May 28, 1998
KALAMAZOO -- With gas prices relatively low, Michigan drivers will hit the roads in droves for summer traveling. But will they buckle up? A Western Michigan University researcher and his students are exploring simple, inexpensive ways to encourage that they do.
Dr. John Austin, WMU assistant professor of psychology and an expert in human performance, has been working with a number of graduate students on research projects that measure whether verbal prompts from grocery carriers and restaurant workers result in an increase in safety belt use. The grocery carriers delivered the prompt, "Have a nice day and remember to wear your safety belt for a safe ride home," as they put the groceries in the car, while restaurant workers said, "Goodbye and don't forget to buckle up," as the customers went out the door. Early results show that the prompts were effective.
"Using incentives to encourage people to buckle up is probably the best way, but it's perhaps the most costly way," Austin explains. "Our research shows that asking people to buckle up at an appropriate time increases the number of folks buckling up 12 to 20 percent. If we can get the same effect by asking, with no cost, then that's pretty good."
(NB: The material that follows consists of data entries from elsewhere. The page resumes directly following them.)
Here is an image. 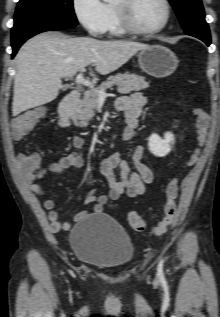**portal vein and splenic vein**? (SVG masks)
<instances>
[{
  "label": "portal vein and splenic vein",
  "instance_id": "portal-vein-and-splenic-vein-1",
  "mask_svg": "<svg viewBox=\"0 0 220 317\" xmlns=\"http://www.w3.org/2000/svg\"><path fill=\"white\" fill-rule=\"evenodd\" d=\"M84 71H85L84 68L80 70V73L76 77V83L84 85V86H87V87H89L91 89H94L93 83H91L89 80L84 79V77H83V72ZM106 97H107V93L105 92V90H99L98 91V98L99 99H105Z\"/></svg>",
  "mask_w": 220,
  "mask_h": 317
}]
</instances>
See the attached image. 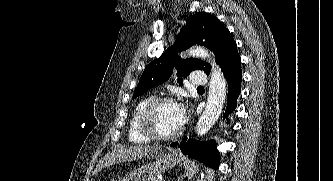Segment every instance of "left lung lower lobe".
<instances>
[{
  "mask_svg": "<svg viewBox=\"0 0 333 181\" xmlns=\"http://www.w3.org/2000/svg\"><path fill=\"white\" fill-rule=\"evenodd\" d=\"M240 65V56L237 46H235L220 64L221 70L228 82L227 108L224 118L235 109L236 100L241 91L242 71ZM171 146L176 147L177 142L172 143ZM180 149L190 158L202 161L214 168H217L219 165L220 155L213 140L202 142L184 138L180 143Z\"/></svg>",
  "mask_w": 333,
  "mask_h": 181,
  "instance_id": "left-lung-lower-lobe-1",
  "label": "left lung lower lobe"
}]
</instances>
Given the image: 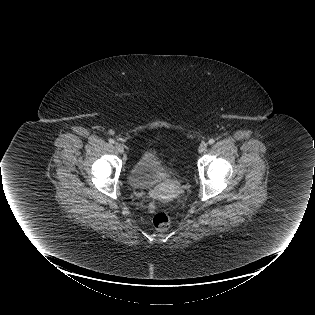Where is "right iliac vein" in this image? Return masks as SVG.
<instances>
[{
	"label": "right iliac vein",
	"mask_w": 315,
	"mask_h": 315,
	"mask_svg": "<svg viewBox=\"0 0 315 315\" xmlns=\"http://www.w3.org/2000/svg\"><path fill=\"white\" fill-rule=\"evenodd\" d=\"M115 147H116V149H117V151H118L119 153H123V152H124V147H123L122 144L116 143V144H115Z\"/></svg>",
	"instance_id": "63e3f726"
}]
</instances>
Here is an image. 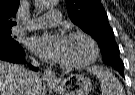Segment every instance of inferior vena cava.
<instances>
[{
  "label": "inferior vena cava",
  "mask_w": 135,
  "mask_h": 95,
  "mask_svg": "<svg viewBox=\"0 0 135 95\" xmlns=\"http://www.w3.org/2000/svg\"><path fill=\"white\" fill-rule=\"evenodd\" d=\"M31 62H32L33 66H35V67L39 66L38 61H36L34 58L31 59ZM37 75L38 74L34 71H31V70L27 71L26 79H27L28 84L32 85L34 83ZM26 95H32V94L28 91V93H26Z\"/></svg>",
  "instance_id": "obj_1"
}]
</instances>
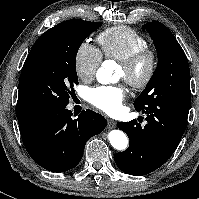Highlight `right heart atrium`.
<instances>
[{"mask_svg": "<svg viewBox=\"0 0 199 199\" xmlns=\"http://www.w3.org/2000/svg\"><path fill=\"white\" fill-rule=\"evenodd\" d=\"M102 60L99 49L88 42H82L75 54L74 66L79 79L83 81L91 80Z\"/></svg>", "mask_w": 199, "mask_h": 199, "instance_id": "obj_1", "label": "right heart atrium"}]
</instances>
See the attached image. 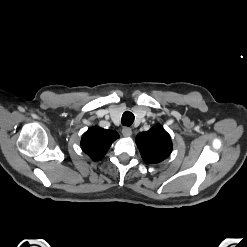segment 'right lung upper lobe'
<instances>
[{
  "mask_svg": "<svg viewBox=\"0 0 247 247\" xmlns=\"http://www.w3.org/2000/svg\"><path fill=\"white\" fill-rule=\"evenodd\" d=\"M118 138V133L113 130L92 127L83 134L81 147L93 160H98L106 154L111 144Z\"/></svg>",
  "mask_w": 247,
  "mask_h": 247,
  "instance_id": "obj_1",
  "label": "right lung upper lobe"
}]
</instances>
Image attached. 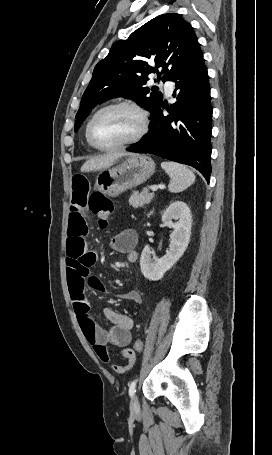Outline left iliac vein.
<instances>
[{
	"label": "left iliac vein",
	"instance_id": "1",
	"mask_svg": "<svg viewBox=\"0 0 272 455\" xmlns=\"http://www.w3.org/2000/svg\"><path fill=\"white\" fill-rule=\"evenodd\" d=\"M130 408L133 413H136L139 411L140 406H139L138 397L136 395L133 396V398L131 400Z\"/></svg>",
	"mask_w": 272,
	"mask_h": 455
}]
</instances>
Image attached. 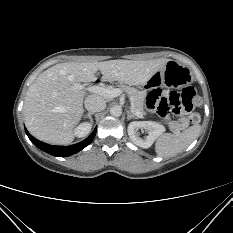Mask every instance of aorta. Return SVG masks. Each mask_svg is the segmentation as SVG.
Segmentation results:
<instances>
[{
    "label": "aorta",
    "instance_id": "obj_1",
    "mask_svg": "<svg viewBox=\"0 0 233 233\" xmlns=\"http://www.w3.org/2000/svg\"><path fill=\"white\" fill-rule=\"evenodd\" d=\"M110 114L114 117H119L122 114V108L120 106H113L110 109Z\"/></svg>",
    "mask_w": 233,
    "mask_h": 233
}]
</instances>
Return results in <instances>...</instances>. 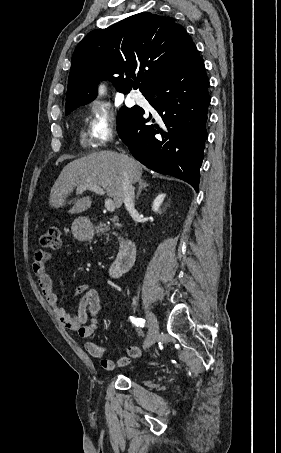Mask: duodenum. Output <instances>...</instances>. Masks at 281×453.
<instances>
[{
  "label": "duodenum",
  "mask_w": 281,
  "mask_h": 453,
  "mask_svg": "<svg viewBox=\"0 0 281 453\" xmlns=\"http://www.w3.org/2000/svg\"><path fill=\"white\" fill-rule=\"evenodd\" d=\"M136 252L137 248L134 242L123 240L120 244L116 259L109 269L110 276L112 278H117L130 269L135 261Z\"/></svg>",
  "instance_id": "obj_1"
}]
</instances>
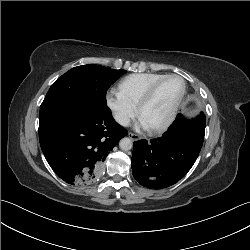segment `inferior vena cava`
Wrapping results in <instances>:
<instances>
[{
    "label": "inferior vena cava",
    "mask_w": 250,
    "mask_h": 250,
    "mask_svg": "<svg viewBox=\"0 0 250 250\" xmlns=\"http://www.w3.org/2000/svg\"><path fill=\"white\" fill-rule=\"evenodd\" d=\"M114 119L122 126H128L130 124V118L121 113H115Z\"/></svg>",
    "instance_id": "inferior-vena-cava-1"
}]
</instances>
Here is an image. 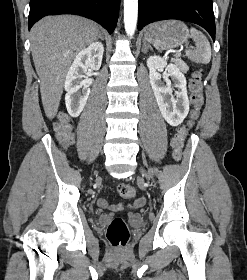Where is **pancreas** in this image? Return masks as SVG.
<instances>
[{
    "mask_svg": "<svg viewBox=\"0 0 247 280\" xmlns=\"http://www.w3.org/2000/svg\"><path fill=\"white\" fill-rule=\"evenodd\" d=\"M173 61L180 67V69L184 73H186L188 71L189 68L184 61H182L181 59H174Z\"/></svg>",
    "mask_w": 247,
    "mask_h": 280,
    "instance_id": "obj_1",
    "label": "pancreas"
}]
</instances>
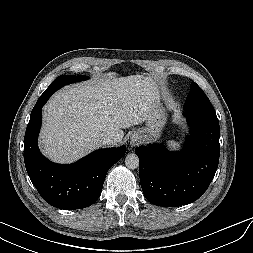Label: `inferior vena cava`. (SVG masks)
<instances>
[{
  "label": "inferior vena cava",
  "instance_id": "1",
  "mask_svg": "<svg viewBox=\"0 0 253 253\" xmlns=\"http://www.w3.org/2000/svg\"><path fill=\"white\" fill-rule=\"evenodd\" d=\"M115 141V138L113 135L109 134V133H102L101 134V142L103 144H110L113 143Z\"/></svg>",
  "mask_w": 253,
  "mask_h": 253
}]
</instances>
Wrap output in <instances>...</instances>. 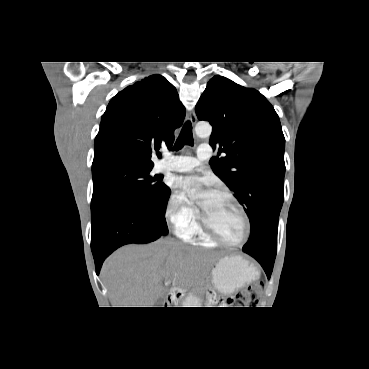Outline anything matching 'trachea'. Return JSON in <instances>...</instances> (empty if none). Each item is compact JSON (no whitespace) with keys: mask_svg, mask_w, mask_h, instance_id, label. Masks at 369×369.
Wrapping results in <instances>:
<instances>
[{"mask_svg":"<svg viewBox=\"0 0 369 369\" xmlns=\"http://www.w3.org/2000/svg\"><path fill=\"white\" fill-rule=\"evenodd\" d=\"M184 145H193V134H192V125L190 121H187L176 140L174 149L180 150Z\"/></svg>","mask_w":369,"mask_h":369,"instance_id":"1","label":"trachea"}]
</instances>
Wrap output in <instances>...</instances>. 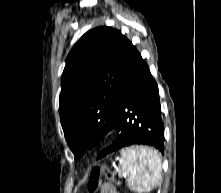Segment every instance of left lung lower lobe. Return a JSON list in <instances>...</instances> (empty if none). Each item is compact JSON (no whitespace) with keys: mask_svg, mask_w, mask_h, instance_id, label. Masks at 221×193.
I'll return each mask as SVG.
<instances>
[{"mask_svg":"<svg viewBox=\"0 0 221 193\" xmlns=\"http://www.w3.org/2000/svg\"><path fill=\"white\" fill-rule=\"evenodd\" d=\"M113 129L115 141L97 159L131 145H149L164 154V125L158 86L138 52L131 61L119 89Z\"/></svg>","mask_w":221,"mask_h":193,"instance_id":"1","label":"left lung lower lobe"}]
</instances>
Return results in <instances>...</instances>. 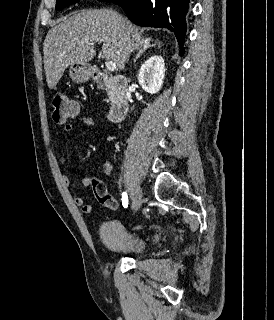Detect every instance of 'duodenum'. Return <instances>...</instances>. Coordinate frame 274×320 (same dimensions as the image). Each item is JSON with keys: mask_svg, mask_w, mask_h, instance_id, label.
<instances>
[{"mask_svg": "<svg viewBox=\"0 0 274 320\" xmlns=\"http://www.w3.org/2000/svg\"><path fill=\"white\" fill-rule=\"evenodd\" d=\"M92 77L99 90L112 89L114 91L113 101L109 109V119L115 122L122 120L130 105L128 78L122 75L110 76L101 71L93 72Z\"/></svg>", "mask_w": 274, "mask_h": 320, "instance_id": "obj_1", "label": "duodenum"}]
</instances>
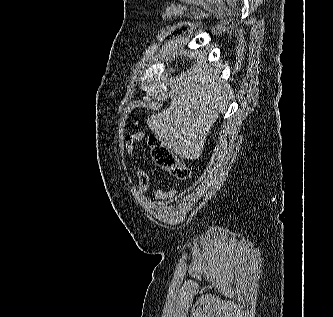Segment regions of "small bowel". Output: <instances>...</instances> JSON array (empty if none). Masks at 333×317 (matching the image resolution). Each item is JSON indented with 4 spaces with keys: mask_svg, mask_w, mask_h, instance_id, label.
I'll return each instance as SVG.
<instances>
[{
    "mask_svg": "<svg viewBox=\"0 0 333 317\" xmlns=\"http://www.w3.org/2000/svg\"><path fill=\"white\" fill-rule=\"evenodd\" d=\"M144 139V134L137 132L126 136L124 145L127 151V154L132 158H135V146L137 143L141 142ZM137 179H138V191L144 193L148 190L150 184V178L146 171L137 167ZM176 195V189L172 187H163L156 191L155 199L160 203H167L171 201Z\"/></svg>",
    "mask_w": 333,
    "mask_h": 317,
    "instance_id": "c3829d8e",
    "label": "small bowel"
}]
</instances>
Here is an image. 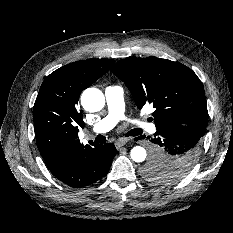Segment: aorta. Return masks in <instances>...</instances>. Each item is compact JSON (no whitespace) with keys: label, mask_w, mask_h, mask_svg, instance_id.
Masks as SVG:
<instances>
[{"label":"aorta","mask_w":233,"mask_h":233,"mask_svg":"<svg viewBox=\"0 0 233 233\" xmlns=\"http://www.w3.org/2000/svg\"><path fill=\"white\" fill-rule=\"evenodd\" d=\"M81 104L86 111L98 112L105 104L103 93L97 88H87L81 95ZM131 159L135 162H143L146 159V150L136 146L131 150Z\"/></svg>","instance_id":"obj_1"}]
</instances>
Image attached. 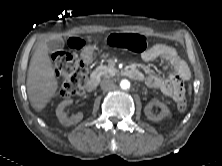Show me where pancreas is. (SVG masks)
<instances>
[{"label": "pancreas", "mask_w": 222, "mask_h": 166, "mask_svg": "<svg viewBox=\"0 0 222 166\" xmlns=\"http://www.w3.org/2000/svg\"><path fill=\"white\" fill-rule=\"evenodd\" d=\"M95 72L100 76L111 77L116 72V69L110 65H100L96 68Z\"/></svg>", "instance_id": "cf45deb5"}]
</instances>
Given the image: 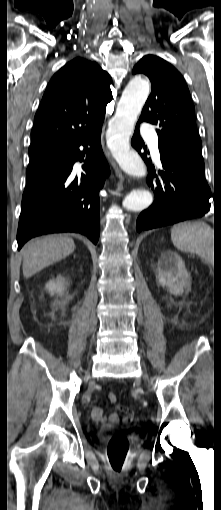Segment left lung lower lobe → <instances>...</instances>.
I'll use <instances>...</instances> for the list:
<instances>
[{"label":"left lung lower lobe","instance_id":"left-lung-lower-lobe-1","mask_svg":"<svg viewBox=\"0 0 221 510\" xmlns=\"http://www.w3.org/2000/svg\"><path fill=\"white\" fill-rule=\"evenodd\" d=\"M140 122V121H139ZM131 145L148 166V185L155 191L153 204L139 215L137 231L162 227L187 219L202 217L210 210V188L205 180L204 165L159 146L163 170L155 174L147 148L136 125ZM144 148L145 152L141 150Z\"/></svg>","mask_w":221,"mask_h":510}]
</instances>
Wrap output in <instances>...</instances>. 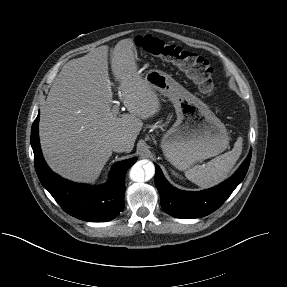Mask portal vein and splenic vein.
<instances>
[{"label": "portal vein and splenic vein", "instance_id": "obj_1", "mask_svg": "<svg viewBox=\"0 0 287 287\" xmlns=\"http://www.w3.org/2000/svg\"><path fill=\"white\" fill-rule=\"evenodd\" d=\"M121 96V95H120ZM118 104L117 105H115L114 107H113V112L115 113V114H118V112H119V108H118Z\"/></svg>", "mask_w": 287, "mask_h": 287}]
</instances>
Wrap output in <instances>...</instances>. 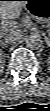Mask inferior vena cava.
I'll list each match as a JSON object with an SVG mask.
<instances>
[{"mask_svg":"<svg viewBox=\"0 0 50 111\" xmlns=\"http://www.w3.org/2000/svg\"><path fill=\"white\" fill-rule=\"evenodd\" d=\"M21 33L18 30H11L10 32H7L3 36V40L6 43H11L18 41L21 38Z\"/></svg>","mask_w":50,"mask_h":111,"instance_id":"obj_1","label":"inferior vena cava"}]
</instances>
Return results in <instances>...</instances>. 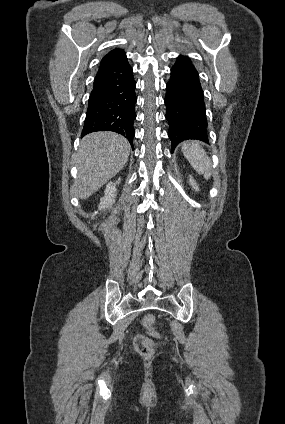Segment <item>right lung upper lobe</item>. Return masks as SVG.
I'll return each instance as SVG.
<instances>
[{"label": "right lung upper lobe", "instance_id": "1", "mask_svg": "<svg viewBox=\"0 0 285 424\" xmlns=\"http://www.w3.org/2000/svg\"><path fill=\"white\" fill-rule=\"evenodd\" d=\"M126 57L125 52L122 49H114L106 54L100 62V65L114 62Z\"/></svg>", "mask_w": 285, "mask_h": 424}]
</instances>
Austin says these early findings indicate that verbal reminders could be put to practical use in a variety of places where crowds are gathered like stadiums and in airplanes. He credits the major national campaign for safety belt use with saving more than 74,000 lives since it was launched in 1982. However, he points out that most large-scale endeavors reach a plateau and, in order for further improvement in safety belt use to be made, businesses and communities need to take on a more active role.
"Our statistics show that 38 percent of the population is not buckling up and there are dramatic costs associated with that," he explains. "When drivers who are not buckled up have accidents, it costs about $5,000 more to treat their injuries than if they were buckled up. This cost and injury could be reduced using the applied behavior methods we've demonstrated. A community with many businesses participating in a verbal prompt campaign might be able to substantially increase the overall percentage of citizens wearing safety belts, and decrease injuries and their associated costs to consumers and society in general."